■ Entries shown ■
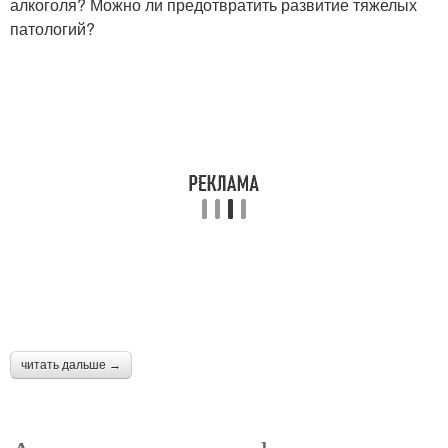
алкоголя? Можно ли предотвратить развитие тяжелых
патологий?
читать дальше →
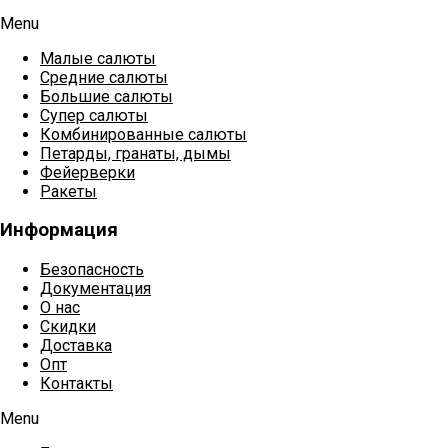
Menu
Малые салюты
Средние салюты
Большие салюты
Супер салюты
Комбинированные салюты
Петарды, гранаты, дымы
Фейерверки
Ракеты
Информация
Безопасность
Документация
О нас
Скидки
Доставка
Опт
Контакты
Menu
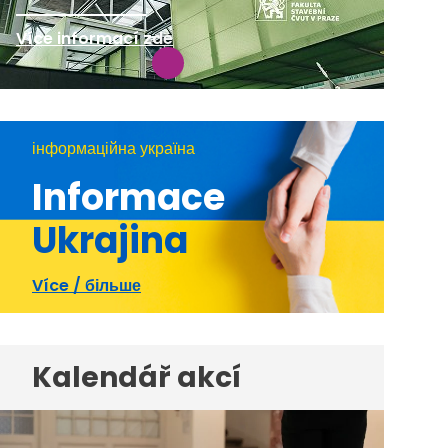
Více informací zde
інформаційна україна
Informace
Ukrajina
Více / більше
Kalendář akcí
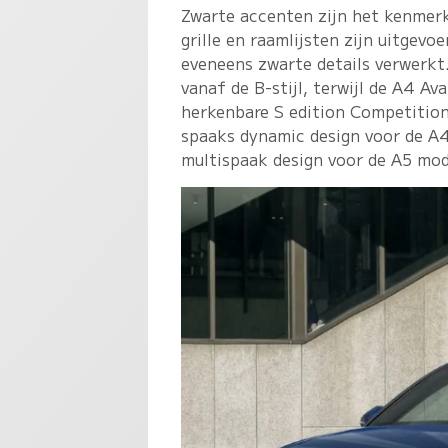
Zwarte accenten zijn het kenmerk
grille en raamlijsten zijn uitgevo
eveneens zwarte details verwerkt
vanaf de B-stijl, terwijl de A4 A
herkenbare S edition Competition-
spaaks dynamic design voor de A4
multispaak design voor de A5 mod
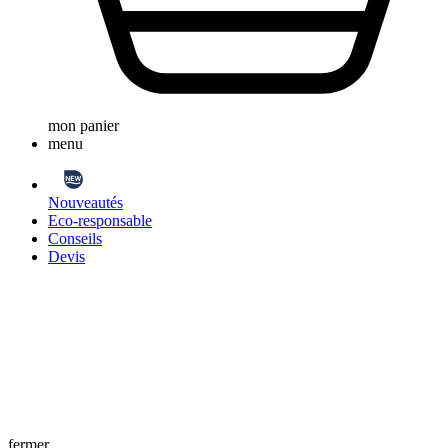
mon panier
menu
Nouveautés
Eco-responsable
Conseils
Devis
fermer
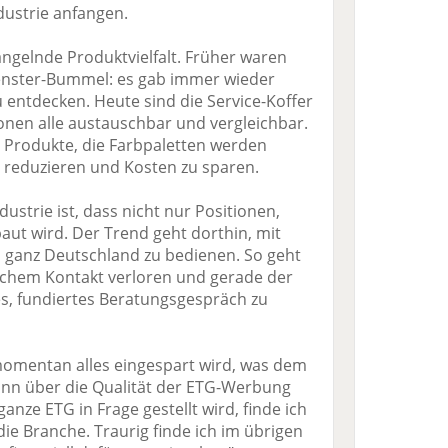
ndustrie anfangen.
angelnde Produktvielfalt. Früher waren
fenster-Bummel: es gab immer wieder
 entdecken. Heute sind die Service-Koffer
onen alle austauschbar und vergleichbar.
n Produkte, die Farbpaletten werden
 reduzieren und Kosten zu sparen.
ustrie ist, dass nicht nur Positionen,
ut wird. Der Trend geht dorthin, mit
 ganz Deutschland zu bedienen. So geht
lichem Kontakt verloren und gerade der
ges, fundiertes Beratungsgespräch zu
 momentan alles eingespart wird, was dem
ann über die Qualität der ETG-Werbung
ganze ETG in Frage gestellt wird, finde ich
die Branche. Traurig finde ich im übrigen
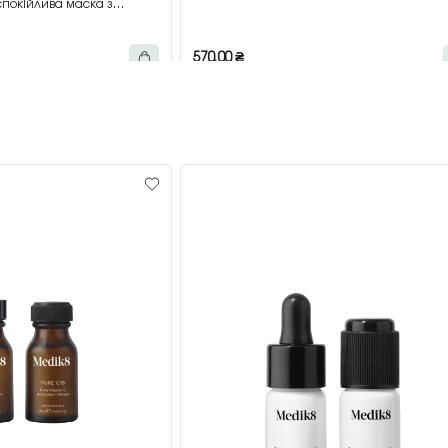
покійлива маска з
мл
570,00
₴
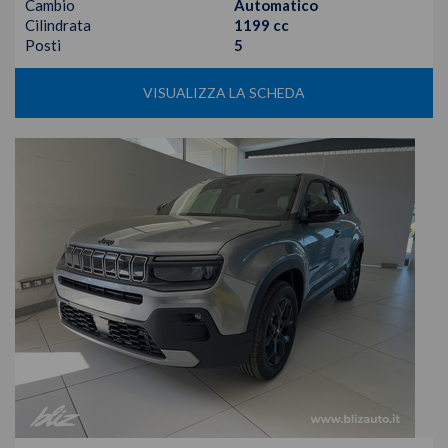
Cambio
Automatico
Cilindrata
1199 cc
Posti
5
VISUALIZZA LA SCHEDA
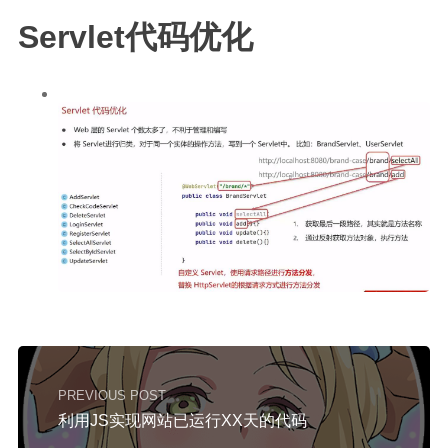
Servlet代码优化
PREVIOUS POST
利用JS实现网站已运行XX天的代码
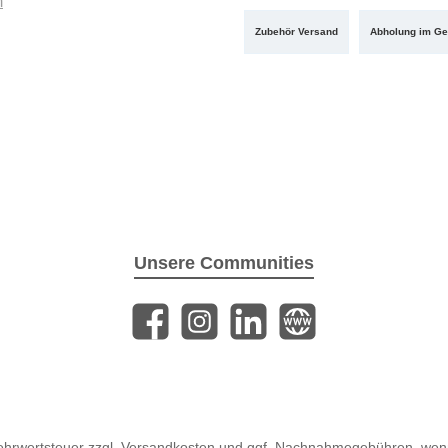
m
Zubehör Versand
Abholung im Ge
Unsere Communities
Facebook
Instagram
LinkedIn
Website
Mehrwertsteuer zzgl.
Versandkosten
und ggf. Nachnahmegebühren, wenn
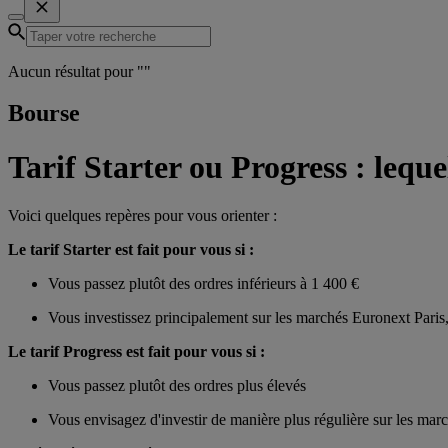
Aucun résultat pour "
"
Bourse
Tarif Starter ou Progress : lequ
Voici quelques repères pour vous orienter :
Le tarif Starter est fait pour vous si :
Vous passez plutôt des ordres inférieurs à 1 400 €
Vous investissez principalement sur les marchés Euronext Pari
Le tarif Progress est fait pour vous si :
Vous passez plutôt des ordres plus élevés
Vous envisagez d'investir de manière plus régulière sur les ma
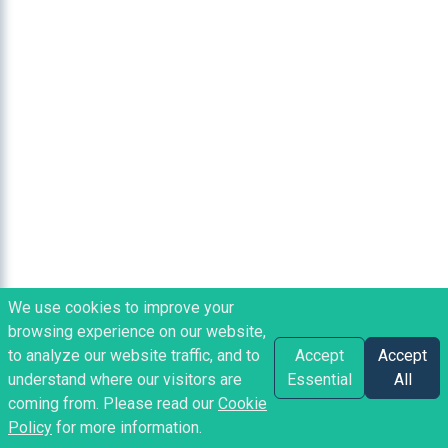
We use cookies to improve your
browsing experience on our website,
to analyze our website traffic, and to
Accept
Accept
understand where our visitors are
Essential
All
coming from. Please read our
Cookie
Policy
for more information.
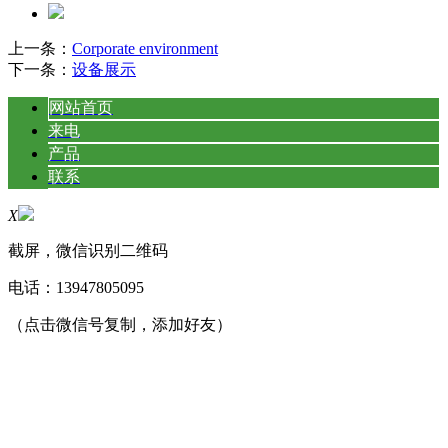
上一条：
Corporate environment
下一条：
设备展示
网站首页
来电
产品
联系
X
截屏，微信识别二维码
电话：
13947805095
（点击微信号复制，添加好友）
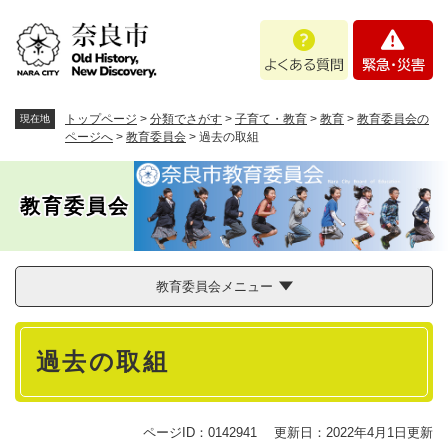
ペ
メニューを飛ばして本文へ
よ
緊
ー
く
急
ジ
あ
・
の
る
災
先
質
害
頭
トップページ
>
分類でさがす
>
子育て・教育
>
教育
>
教育委員会の
現在地
問
で
ページへ
>
教育委員会
>
過去の取組
す
。
教育委員会
教育委員会メニュー
本
過去の取組
文
ページID：0142941
更新日：2022年4月1日更新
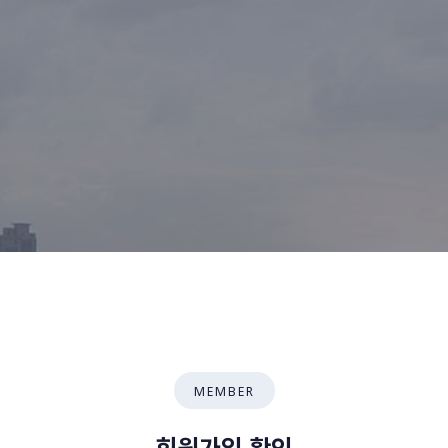
MEMBER
회원가입 확인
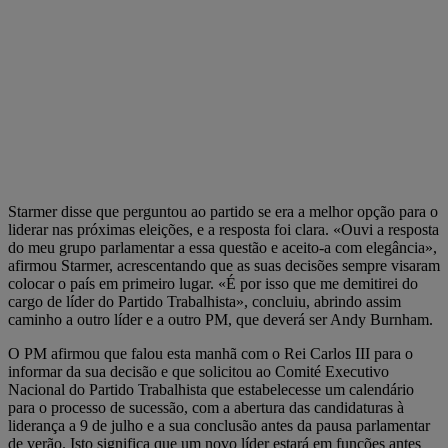
Starmer disse que perguntou ao partido se era a melhor opção para o
liderar nas próximas eleições, e a resposta foi clara. «Ouvi a resposta
do meu grupo parlamentar a essa questão e aceito-a com elegância»,
afirmou Starmer, acrescentando que as suas decisões sempre visaram
colocar o país em primeiro lugar. «É por isso que me demitirei do
cargo de líder do Partido Trabalhista», concluiu, abrindo assim
caminho a outro líder e a outro PM, que deverá ser Andy Burnham.
O PM afirmou que falou esta manhã com o Rei Carlos III para o
informar da sua decisão e que solicitou ao Comité Executivo
Nacional do Partido Trabalhista que estabelecesse um calendário
para o processo de sucessão, com a abertura das candidaturas à
liderança a 9 de julho e a sua conclusão antes da pausa parlamentar
de verão. Isto significa que um novo líder estará em funções antes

■ Exercise ■
Look above for the line with "die Branche. Traurig finde ich im übrigen", then give again exactly every line from there through the line with "Starmer disse que", skipping the pictures.

■ Exercise solution ■
die Branche. Traurig finde ich im übrigen
покійлива маска з
мл
570,00
₴
Cambio
Automatico
Cilindrata
1199 cc
Posti
5
VISUALIZZA LA SCHEDA
Servlet代码优化
PREVIOUS POST
利用JS实现网站已运行XX天的代码
m
Zubehör Versand
Abholung im Ge
Unsere Communities
Facebook
Instagram
LinkedIn
Website
Mehrwertsteuer zzgl.
Versandkosten
und ggf. Nachnahmegebühren, wenn
Aucun résultat pour "
"
Bourse
Tarif Starter ou Progress : lequ
Voici quelques repères pour vous orienter :
Le tarif Starter est fait pour vous si :
Vous passez plutôt des ordres inférieurs à 1 400 €
Vous investissez principalement sur les marchés Euronext Pari
Le tarif Progress est fait pour vous si :
Vous passez plutôt des ordres plus élevés
Vous envisagez d'investir de manière plus régulière sur les ma
We use cookies to improve your
browsing experience on our website,
to analyze our website traffic, and to
Accept
Accept
understand where our visitors are
Essential
All
coming from. Please read our
Cookie
Policy
for more information.
上一条：
Corporate environment
下一条：
设备展示
网站首页
来电
产品
联系
X
截屏，微信识别二维码
电话：
13947805095
（点击微信号复制，添加好友）
ペ
メニューを飛ばして本文へ
よ
緊
ー
く
急
ジ
あ
・
の
る
災
先
質
害
頭
トップページ
>
分類でさがす
>
子育て・教育
>
教育
>
教育委員会の
現在地
問
で
ページへ
>
教育委員会
>
過去の取組
す
。
教育委員会
教育委員会メニュー
本
過去の取組
文
ページID：0142941
更新日：2022年4月1日更新
MEMBER
회원가입 확인
Starmer disse que perguntou ao partido se era a melhor opção para o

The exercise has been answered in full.